Air Pollution on the Rise Under Trump
Economists at Carnegie Mellon recently published research showing an increase in one form of air pollution by 5.5 percent between 2016 and 2018 after it declined by 24 percent between 2009 and 2016.
Among the reasons the researchers suspect for the rise in annual average fine particulate matter, or PM2.5, are likely policies adopted by the Trump EPA, including significant decreases in Clean Air Act enforcement actions. PM2.5 most notably comes from coal mining and the burning of fossil fuels, including from power plants and combustible engines.

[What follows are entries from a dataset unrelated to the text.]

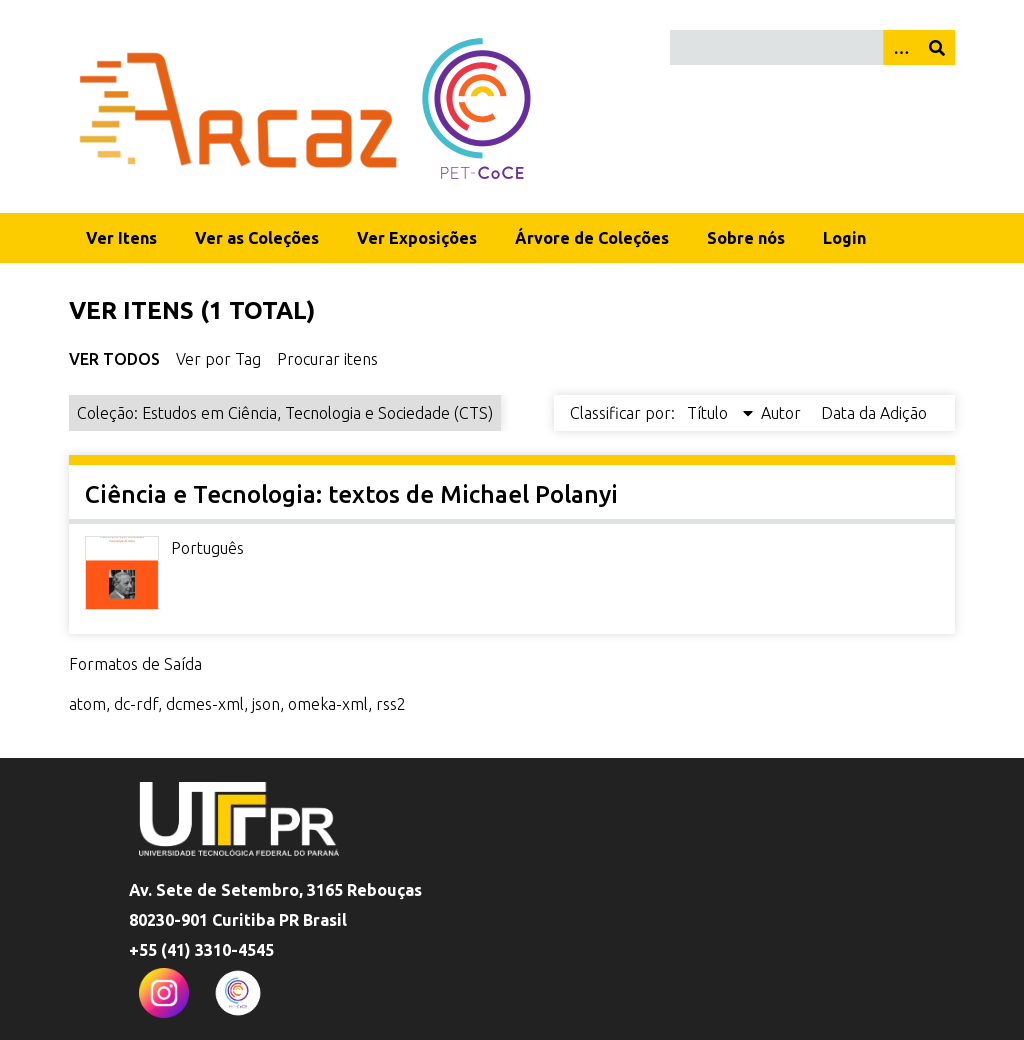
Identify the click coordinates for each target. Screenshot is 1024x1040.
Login (844, 238)
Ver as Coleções (257, 238)
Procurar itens (327, 359)
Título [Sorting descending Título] (709, 413)
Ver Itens (121, 238)
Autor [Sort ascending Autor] (783, 413)
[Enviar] (937, 47)
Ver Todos (114, 359)
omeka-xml (328, 704)
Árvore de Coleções (592, 238)
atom (87, 704)
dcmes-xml (205, 704)
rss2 (391, 704)
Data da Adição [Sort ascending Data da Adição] (874, 413)
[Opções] (901, 47)
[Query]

The authors of the study estimate an additional 9,700 premature deaths in 2018 alone due to the spike in air pollution
In addition, EPA air emissions data published in June of last year showed a significant increase in bad air days between 2017 and 2019.
In Wake of Coronavirus, Worldwide Emissions Plummet – But Will Return
New satellite data show steep reductions in air pollution in the U.S., as major cities and states have ordered millions of Americans to shelter in place and many businesses to close.
But the damage from increased air pollution has already been done, leaving many people who suffer from underlying health problems and who live or work in dense urban areas or near big sources of emissions such as power plants, refineries and chemical plants at greater risk of contracting COVID-19.
During the 2003 SARS outbreak in China, caused by a similar coronavirus, residents of areas with the highest levels of air pollution were twice as likely to die as those who lived in places with lower levels, according to a study conducted by a team of scientists from China and the U.S.
To make up for lost production time, China is now easing restrictions on manufacturing and other industrial operations that have idled since the pandemic first exploded.
That will eventually happen in the U.S., when these unprecedented efforts to quell the coronavirus and flatten the curve of infection takes hold. Entire industries will ramp back up, and hundreds of millions of Americans will return to their daily commutes to work and school, producing a surge of tailpipe and factory emissions.
The lesson to be learned is that protecting public health does not depend solely on the response to an emergency or the regulation of a specific pollutant. Public health is the sum product of many interrelated policies and practices. Protections targeting a single industrial sector or geographic region have profound ripple effects throughout society.
Congress Must Act to Reduce Air Pollution Through Clean Energy Incentives
Key tax credits for renewable energy have helped spark a revolution in the wind, solar, battery storage and electric vehicle industries, and created more than 3.3 million clean energy jobs. Now those credits are expiring, and Congress failed to reinstate these incentives in the latest coronavirus stimulus package.
The next round of aid lawmakers consider must extend and expand these tax credits and take additional steps to bolster the clean energy industry. This will simultaneously address the three great crises confronting the nation: the pandemic, the economic collapse and climate change.